1. Relational Databases 2. PostgreSQL in Action FREE CHAPTER 3. PostgreSQL Basic Building Blocks 4. PostgreSQL Advanced Building Blocks 5. SQL Language 6. Advanced Query Writing 7. Server-Side Programming with PL/pgSQL 8. OLAP and Data Warehousing 9. Beyond Conventional Data Types 10. Transactions and Concurrency Control 11. PostgreSQL Security 12. The PostgreSQL Catalog 13. Optimizing Database Performance 14. Testing 15. Using PostgreSQL in Python Applications 16. Scalability 17. What's Next? 18. Other Books You May Enjoy

Data modeling

Data models describe real-world entities such as customer, service, products, and the relation between these entities. Data models provide an abstraction for the relations in the database. Data models aid the developers in modeling business requirements and translating business requirements to relations. They are also used for the exchange of information between the developers and business owners.
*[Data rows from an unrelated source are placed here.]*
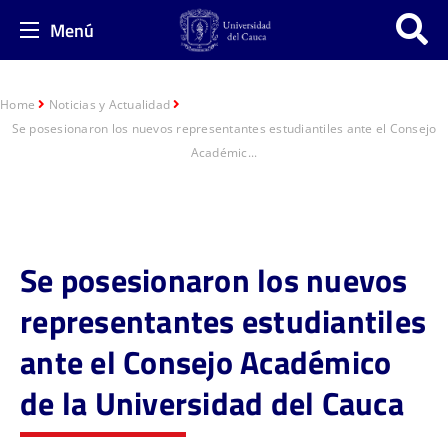
Menú
Home
Noticias y Actualidad
Se posesionaron los nuevos representantes estudiantiles ante el Consejo
Académic...
Se posesionaron los nuevos
representantes estudiantiles
ante el Consejo Académico
de la Universidad del Cauca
In the enterprise, data models play a very important role in achieving data consistency across interacting systems. For example, if an entity is not defined, or is poorly defined, then this will lead to inconsistent and misinterpreted data across the enterprise. For instance, if the semantics of the customer entity are not defined clearly, and different business departments use different names for the same entity such as customer and client, this may lead to confusion in the operational departments.

Data model perspectives

Data model perspectives are defined by ANSI as follows:

  • Conceptual data model: Describes the domain semantics, and is used to communicate the main business rules, actors, and concepts. It describes the business requirements at a high level and is often called a high-level data model.
  • Logical data model: Describes the semantics for a certain technology, for example, the UML class diagram for object-oriented languages.
  • Physical data model: Describes how data is actually stored and manipulated at the hardware level, such as storage area network, table space, CPUs, and so on.
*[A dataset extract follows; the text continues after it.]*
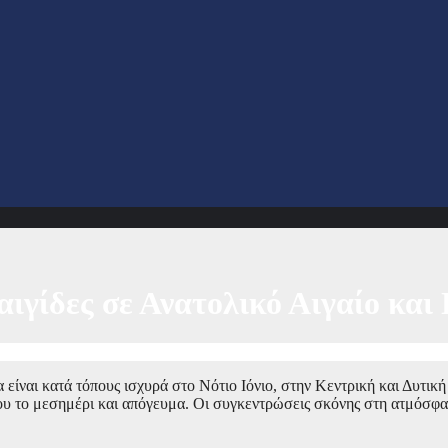
αιγίδες σε Ανατολικό Αιγαίο κα
είναι κατά τόπους ισχυρά στο Νότιο Ιόνιο, στην Κεντρική και Δυτική
υ το μεσημέρι και απόγευμα. Οι συγκεντρώσεις σκόνης στη ατμόσφαι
According to ANSI, this abstraction allows changing one part of the three perspectives without amending the other parts. One could change both the logical and the physical data models without changing the conceptual model. To explain, sorting data using bubble or quick sort is not of interest for the conceptual data model. Also, changing the structure of the relations could be transparent to the conceptual model. One could split one relation into many relations after applying normalization rules, or by using enum data types in order to model the lookup tables.

The entity-relation model

The entity-relation (ER) model falls into the conceptual data model category. It captures and represents the data model for both business users and developers. The ER model can be transformed into the relational model by following certain techniques.

Conceptual modeling is a part of the software development life cycle (SDLC). It is normally done after the functional and data requirement-gathering stage. At this point, the developer is able to make the first draft of the ER diagram as well as describe functional requirements using data flow diagrams, sequence diagrams, user stories, and many other techniques.

During the design phase, the database developer should give great attention to the design, run a benchmark stack to ensure performance, and validate user requirements. Developers modeling simple systems could start coding directly. However, care should be taken when making the design, since data modeling involves not only algorithms in modeling the application but also data. The change in design might lead to a lot of complexities in the future such as data migration from one data structure to another.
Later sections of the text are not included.